The same is true of testing. The engineers who care about testing are different from the engineers who don't. They tend to ship more reliable software, mentor better, and build more durable codebases. They're also often the ones who don't get the most credit, because their value shows up as the absence of incidents — which is invisible. Make a point of crediting them.

Hunt and Thomas's The Pragmatic Programmer is the best single book on engineering as a discipline that I know of; the chapters on debugging and on assertive programming are required reading for anyone leveling up out of mid-career. Writing code is the easy part — and getting easier every quarter. The cost of producing a working first draft has fallen by an order of magnitude in the AI-tooling era, and it will keep falling.
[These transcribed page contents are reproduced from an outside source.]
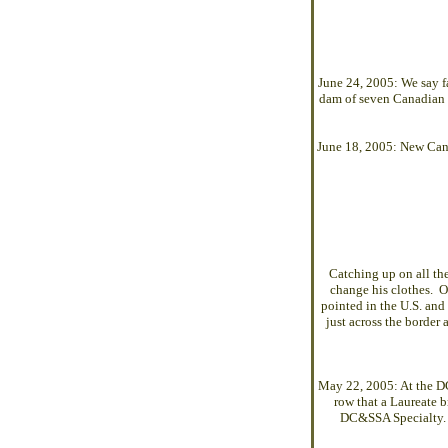
June 24, 2005: We say fa
dam of seven Canadian 
June 18, 2005: New Can
Catching up on all t
change his clothes. 
pointed in the U.S. and
just across the border
May 22, 2005: At the 
row that a Laureate b
DC&SSA Specialty. L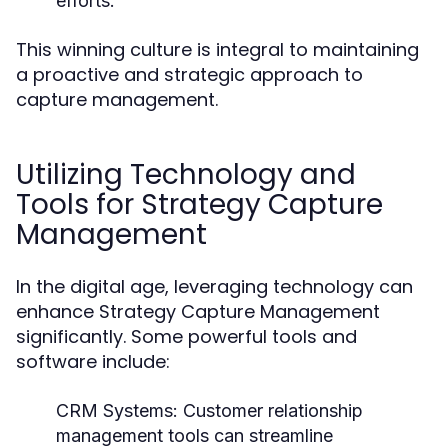
efforts.
This winning culture is integral to maintaining
a proactive and strategic approach to
capture management.
Utilizing Technology and
Tools for Strategy Capture
Management
In the digital age, leveraging technology can
enhance Strategy Capture Management
significantly. Some powerful tools and
software include:
CRM Systems:
Customer relationship
management tools can streamline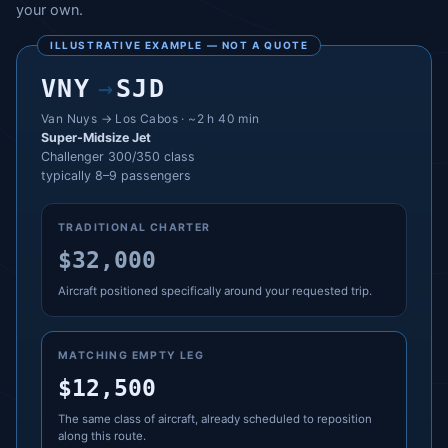
your own.
ILLUSTRATIVE EXAMPLE — NOT A QUOTE
VNY
→
SJD
Van Nuys → Los Cabos · ~2 h 40 min
Super-Midsize Jet
Challenger 300/350 class
typically 8–9 passengers
TRADITIONAL CHARTER
$32,000
Aircraft positioned specifically around your requested trip.
MATCHING EMPTY LEG
$12,500
The same class of aircraft, already scheduled to reposition
along this route.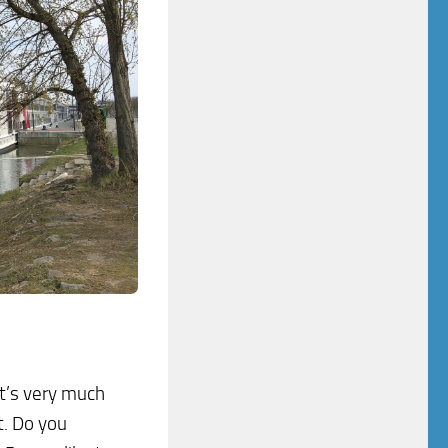
it’s very much
t. Do you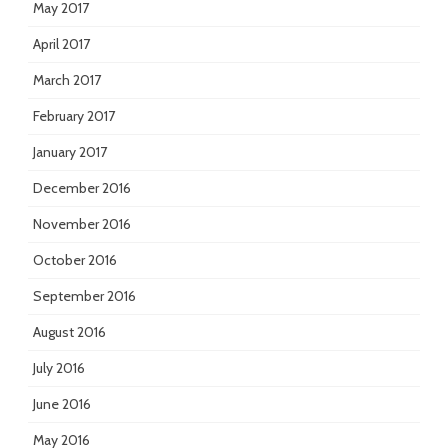
May 2017
April 2017
March 2017
February 2017
January 2017
December 2016
November 2016
October 2016
September 2016
August 2016
July 2016
June 2016
May 2016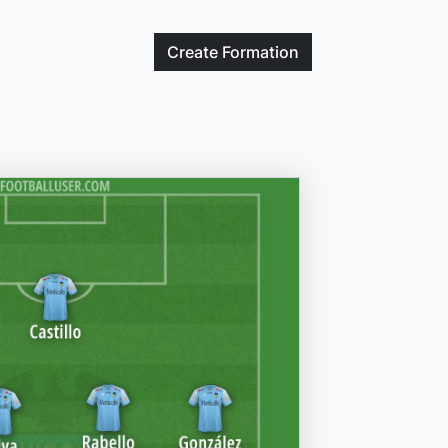
Create
Formation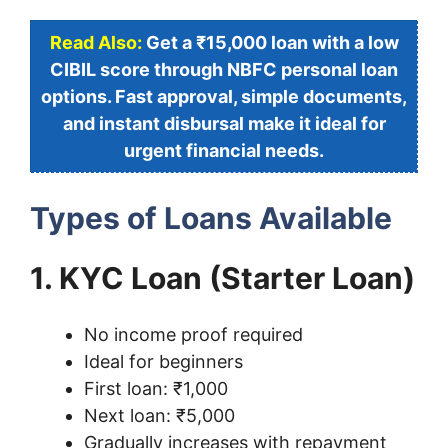
Read Also:
Get a ₹15,000 loan with a low
CIBIL score through NBFC personal loan
options. Fast approval, simple documents,
and instant disbursal make it ideal for
urgent financial needs.
Types of Loans Available
1. KYC Loan (Starter Loan)
No income proof required
Ideal for beginners
First loan: ₹1,000
Next loan: ₹5,000
Gradually increases with repayment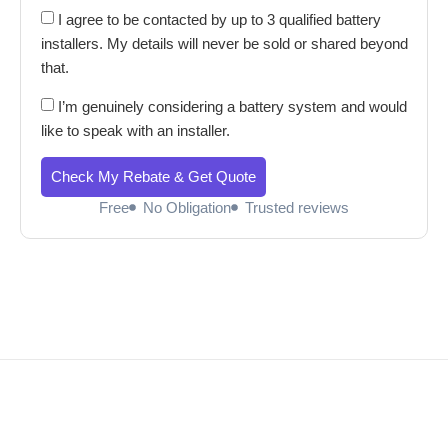
I agree to be contacted by up to 3 qualified battery
installers. My details will never be sold or shared beyond
that.
I’m genuinely considering a battery system and would
like to speak with an installer.
Check My Rebate & Get Quote
Free
No Obligation
Trusted reviews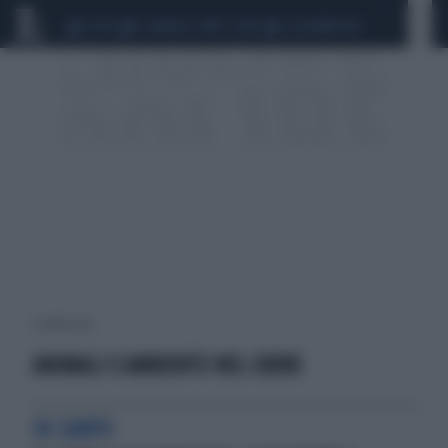
CEUTA
SCANDALO CONTE-COVID
CALCIOMERCATO
1 risultati per:
ANIMALI E AMBIENTE NEL CUORE
IN CAMPO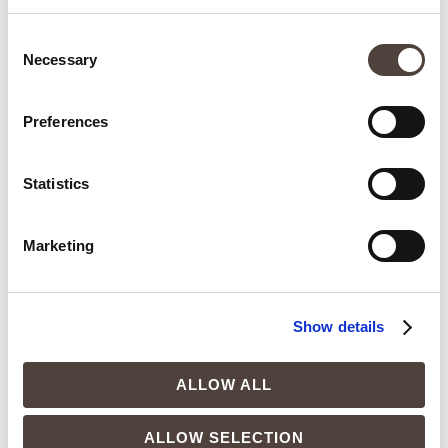
Consent
Necessary
Selection
Spring: the right moment to begin a change
Preferences
that lasts
17 de April de 2026
Statistics
In the spring, the body becomes more receptive, energy is
regulated differently, and internal processes flow more
smoothly. When these systems function as they should,
Marketing
weight management is no longer a struggle and begins to
stabilize naturally.
READ MORE »
Show details
ALLOW ALL
ALLOW SELECTION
What hasn't fallen is the cost of knowing whether the code is right. Tests and debugging are the disciplines that close that gap. The AI tools are going to keep getting better at writing. They're not going to get better as fast at noticing what's wrong with what they wrote, because that requires a model of the surrounding system the AI doesn't have. That's where senior engineering careers live in 2026 and beyond. Be the engineer who can take the AI's first draft and find the bugs in it before they reach production.